§ Given information
--------------------------------
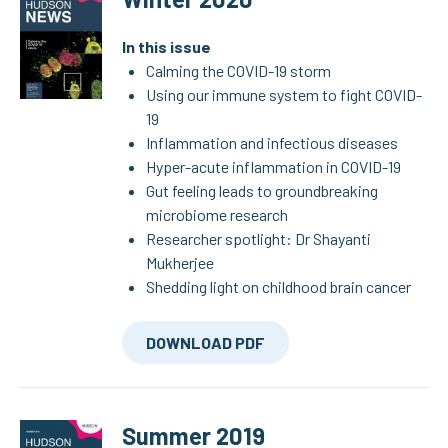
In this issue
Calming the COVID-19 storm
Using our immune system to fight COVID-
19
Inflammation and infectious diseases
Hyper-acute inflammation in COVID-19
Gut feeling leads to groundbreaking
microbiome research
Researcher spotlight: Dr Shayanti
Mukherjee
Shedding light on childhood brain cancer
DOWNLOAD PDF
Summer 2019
--------------------------------
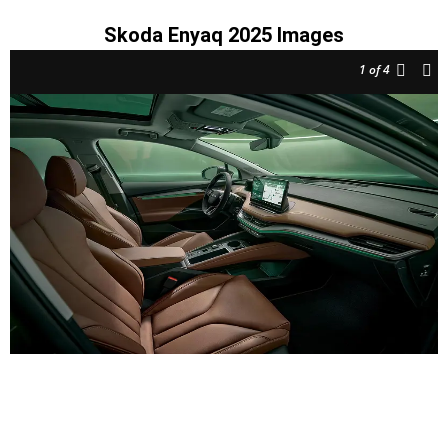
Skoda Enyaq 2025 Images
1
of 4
--------------------------------
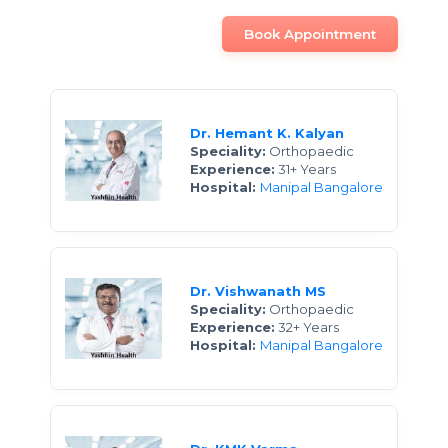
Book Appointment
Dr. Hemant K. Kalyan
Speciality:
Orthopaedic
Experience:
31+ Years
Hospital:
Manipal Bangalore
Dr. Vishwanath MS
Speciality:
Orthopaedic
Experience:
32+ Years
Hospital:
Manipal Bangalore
--------------------------------
§ Work item
Keeping every character as it is, restate the lines above that run from the line with "Using our immune" through the line with "Summer 2019", both included, and nothing else.

§ Worked solution
Using our immune system to fight COVID-
19
Inflammation and infectious diseases
Hyper-acute inflammation in COVID-19
Gut feeling leads to groundbreaking
microbiome research
Researcher spotlight: Dr Shayanti
Mukherjee
Shedding light on childhood brain cancer
DOWNLOAD PDF
Summer 2019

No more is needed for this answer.